Inspired by the original One billion row challenge, one billion rows of data (~12 GB) are consumed and processed in the least time-consuming way possible! The data source is from the original repository.
One billion rows of data containing temperature information for different locations is read in and the minimum, maximum and mean temperatures for each location calculated and recorded. The following snippet shows what the input data looks like:
...
Tokyo;35.6897
Jakarta;-6.1750
Delhi;28.6100
Guangzhou;23.1300
Mumbai;19.0761
Manila;14.5958
...
The statistics are then output in the format <CITY>=<MIN>/<MAX>/<MEAN>
{Abha=-23.0/18.0/59.2, Abidjan=-16.2/26.0/67.3, Abéché=-10.0/29.4/69.0, Accra=-10.1/26.4/66.4, Addis Ababa=-23.7/16.0/67.0, Adelaide=-27.8/17.3/58.5, ...}
Only Linux-based operating systems are supported as of now.
g++
(gcc
version 11.4.0) is the default compiler used for building the project. cmake
(version 3.27+) is the build system used.
The project depends on matlibr, yatpool and Criterion as third party dependencies. An easy way to install these is to use the setup_dependencies.sh
script. Currently it only works with dnf
- a package manager for Fedora, for installing libgit2
, meson
and libffi
. If you do not have dnf
, then please install them separately from the package manager for your Linux distribution.

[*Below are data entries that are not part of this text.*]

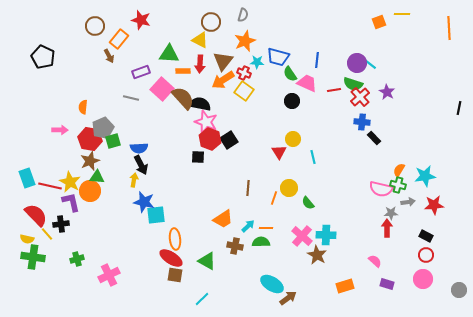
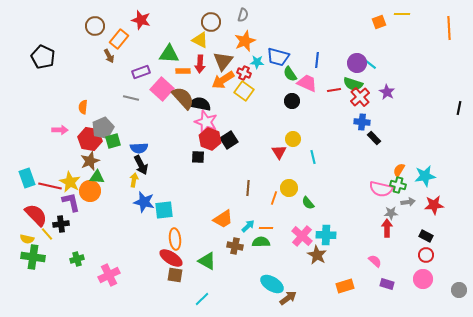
cyan square at (156, 215): moved 8 px right, 5 px up
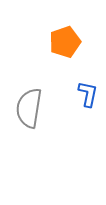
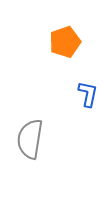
gray semicircle: moved 1 px right, 31 px down
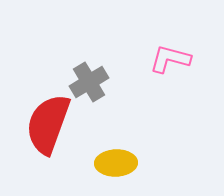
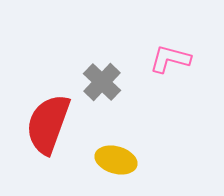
gray cross: moved 13 px right; rotated 15 degrees counterclockwise
yellow ellipse: moved 3 px up; rotated 18 degrees clockwise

To use setup_dependencies.sh
, please run
cd scripts
source setup_dependencies.sh
To build the tests and binaries for generating the measurements and analyzing them, run
cd scripts
source build.sh
To build in either debug or profile mode, the DEBUG
or PROFILE
flags can be set to 1 when calling the build script.
To create the temperature data, run
cd build
./create_measurements -D <path to source data> -N <number of rows to generate>
The source data in this case is a text file containing the names of the cities and mean temperature measurements from which temperatures will be sampled for the output. For one billion rows, the time taken is approximately 3 minutes (with 16 threads).
To run the code that analyzes the temperature data and calculates statistics, run
cd build
./analyze <path to temperature data>